Connection to KL divergence
We wanted to approximate the true probability distribution
\[\begin{equation} p(\mathbf{s}) = \exp(-\beta E(\mathbf{s}) )/Z \label{p_dist} \end{equation}\]with the mean field distribution
\[\begin{equation} q(\mathbf{s}) = \exp(-\beta E_{MF}(\mathbf{s}) )/Z_{MF} \end{equation}\]where $\mathbf{s} = (s_1, s_2, …, s_N)$ is a vector that defines configuration of all spins.
A way to measure how good $q(s)$ approximate $p(s)$ is through Kullback-Leibler divergence:
\begin{equation} KL(q(s)|| p(s)) = \int ds[ q(s) \log \frac{q(s)}{p(s)} ] \end{equation}
Putting in $p(s)$ and $q(s)$ gives
\begin{align} KL(q(s)|| p(s)) &= \int ds \frac{\exp(-\beta E_{MF})}{Z_{MF}} ( \beta (E-E_{MF}) + \log \frac{Z}{Z_{MF}}) \end{align}
$Z$ and $Z_{MF}$ does not depend on the integrating variables and can be taken out of the integral.

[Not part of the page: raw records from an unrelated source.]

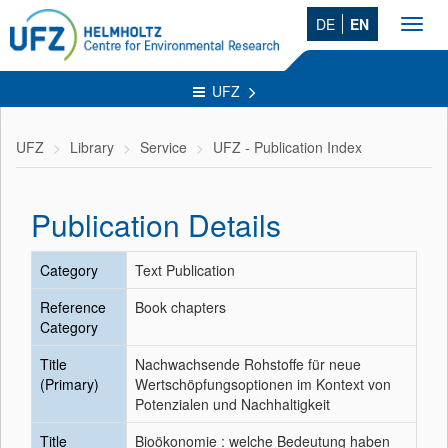
DE
EN
Toggl
navig
UFZ
UFZ
Library
Service
UFZ - Publication Index
Publication Details
Category
Text Publication
Reference
Book chapters
Category
Title
Nachwachsende Rohstoffe für neue
(Primary)
Wertschöpfungsoptionen im Kontext von
Potenzialen und Nachhaltigkeit
Title
Bioökonomie : welche Bedeutung haben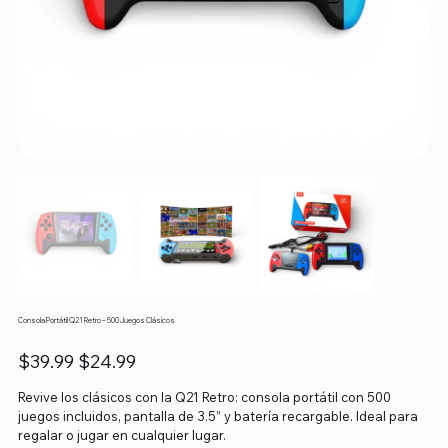
Consola Portátil Q21 Retro – 500 Juegos Clásicos
Precio
Precio
$39.99
$24.99
original
de
oferta
Revive los clásicos con la Q21 Retro: consola portátil con 500
juegos incluidos, pantalla de 3.5” y batería recargable. Ideal para
regalar o jugar en cualquier lugar.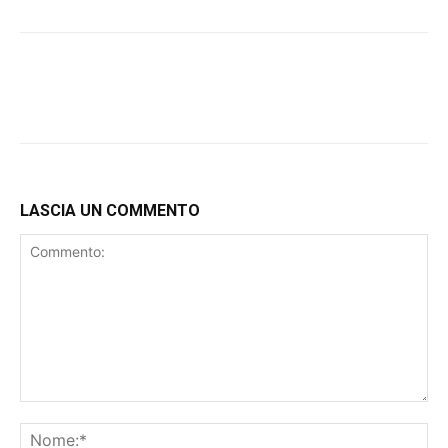
LASCIA UN COMMENTO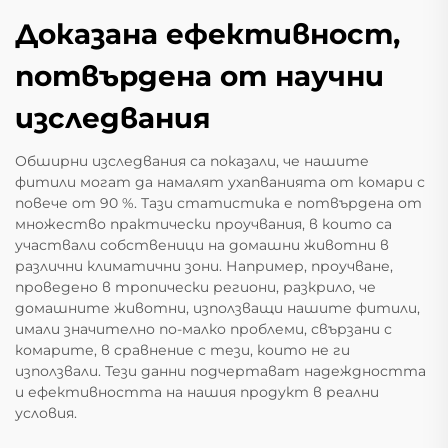
Доказана ефективност,
потвърдена от научни
изследвания
Обширни изследвания са показали, че нашите
фитили могат да намалят ухапванията от комари с
повече от 90 %. Тази статистика е потвърдена от
множество практически проучвания, в които са
участвали собственици на домашни животни в
различни климатични зони. Например, проучване,
проведено в тропически региони, разкрило, че
домашните животни, използващи нашите фитили,
имали значително по-малко проблеми, свързани с
комарите, в сравнение с тези, които не ги
използвали. Тези данни подчертават надеждността
и ефективността на нашия продукт в реални
условия.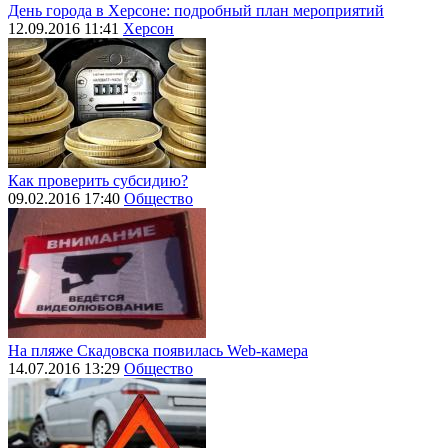
День города в Херсоне: подробный план мероприятий
12.09.2016 11:41
Херсон
Как проверить субсидию?
09.02.2016 17:40
Общество
На пляже Скадовска появилась Web-камера
14.07.2016 13:29
Общество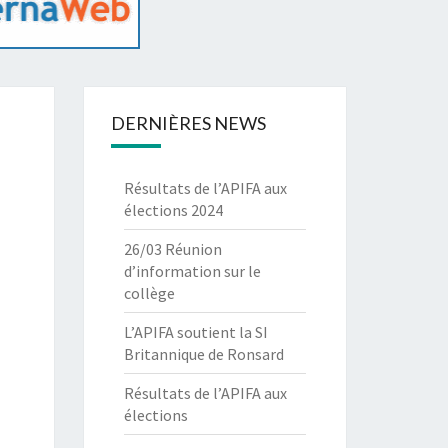
DERNIÈRES NEWS
Résultats de l’APIFA aux
élections 2024
26/03 Réunion
d’information sur le
collège
L’APIFA soutient la SI
Britannique de Ronsard
Résultats de l’APIFA aux
élections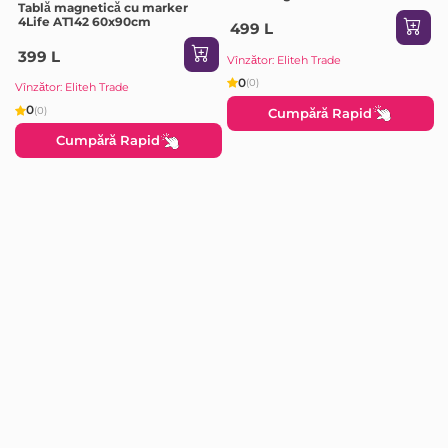
Tablă magnetică cu marker
4Life AT142 60x90cm
499 L
399 L
Vînzător: Eliteh Trade
0
(0)
Vînzător: Eliteh Trade
0
(0)
Cumpără Rapid
Cumpără Rapid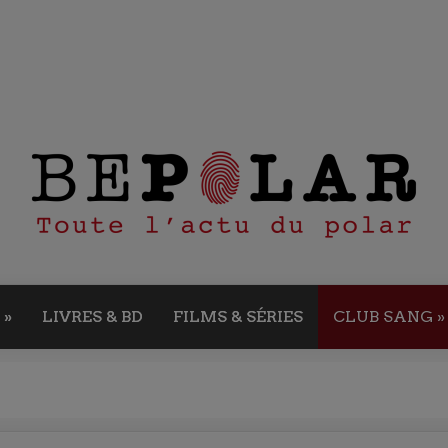
»
LIVRES & BD
FILMS & SÉRIES
CLUB SANG
»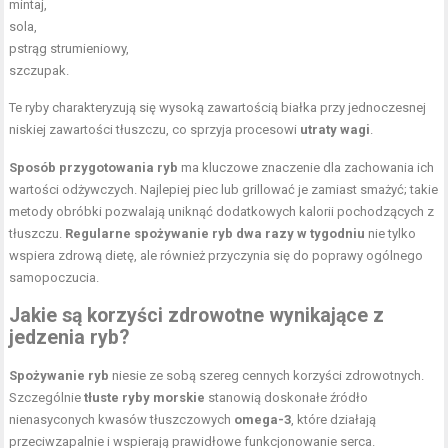
mintaj,
sola,
pstrąg strumieniowy,
szczupak.
Te ryby charakteryzują się wysoką zawartością białka przy jednoczesnej
niskiej zawartości tłuszczu, co sprzyja procesowi
utraty wagi
.
Sposób przygotowania ryb
ma kluczowe znaczenie dla zachowania ich
wartości odżywczych. Najlepiej piec lub grillować je zamiast smażyć; takie
metody obróbki pozwalają uniknąć dodatkowych kalorii pochodzących z
tłuszczu.
Regularne spożywanie ryb dwa razy w tygodniu
nie tylko
wspiera zdrową dietę, ale również przyczynia się do poprawy ogólnego
samopoczucia.
Jakie są korzyści zdrowotne wynikające z
jedzenia ryb?
Spożywanie ryb
niesie ze sobą szereg cennych korzyści zdrowotnych.
Szczególnie
tłuste ryby morskie
stanowią doskonałe źródło
nienasyconych kwasów tłuszczowych
omega-3
, które działają
przeciwzapalnie i wspierają prawidłowe funkcjonowanie serca.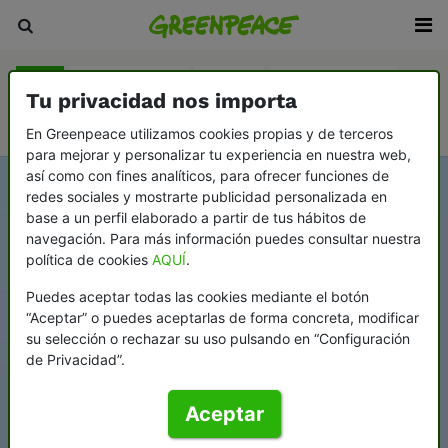
Blog
Sala de prensa
Revista
En Profundidad
Tu privacidad nos importa
Videopodcast Greenflags
En Greenpeace utilizamos cookies propias y de terceros
para mejorar y personalizar tu experiencia en nuestra web,
así como con fines analíticos, para ofrecer funciones de
redes sociales y mostrarte publicidad personalizada en
base a un perfil elaborado a partir de tus hábitos de
navegación. Para más información puedes consultar nuestra
política de cookies
AQUÍ
.
Puedes aceptar todas las cookies mediante el botón
“Aceptar” o puedes aceptarlas de forma concreta, modificar
su selección o rechazar su uso pulsando en “Configuración
de Privacidad”.
Aceptar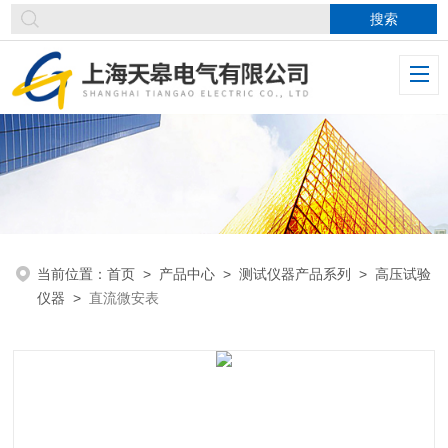
当前位置：
首页
>
产品中心
>
测试仪器产品系列
>
高压试验
仪器
>
直流微安表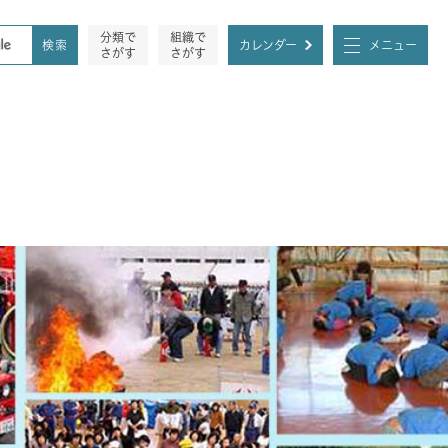
分類で
組織で
カレンダー
メニュー
さがす
さがす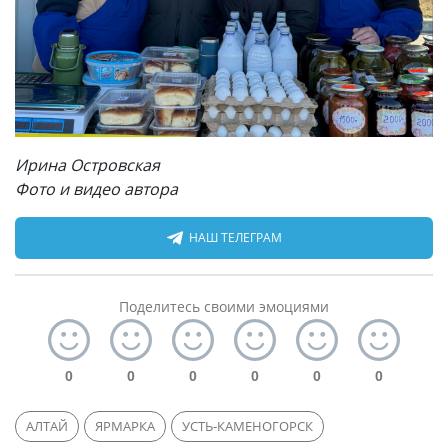
Ирина Островская
Фото и видео автора
НАШ ТЕЛЕГРАМ
Поделитесь своими эмоциями
0
0
0
0
0
0
АЛТАЙ
ЯРМАРКА
УСТЬ-КАМЕНОГОРСК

\begin{align} KL(q(s)|| p(s)) &= \beta \langle E-E_{MF} \rangle_{MF} + \log \frac{Z}{Z_{MF}} \end{align}
Since KL divergence is always $\ge 0$, this gives
\[\begin{align} \log \frac{Z}{Z_{MF}} &\ge - \beta \langle E-E_{MF} \rangle_{MF} \\ Z &\ge Z_{MF}\exp(-\beta \langle \Delta E \rangle_{MF}) \end{align}\]which we recovers the Gibbs-Bogoliubov-Feynman inequality Eq.(\ref{gbf}). So one interpretation of mean field approximation is to find a distribution to closely approximate the true distribution Eq. (\ref{p_dist}). For this reason, variational approaches to Bayesian inference problems are sometimes called mean-field theory.
Additional information
Mean Field Theory Solution of the Ising Model is an excellent write up of mean field solution to Ising model. Variational Inference: A Review for Statisticians is an excellent review of applications of variational methods.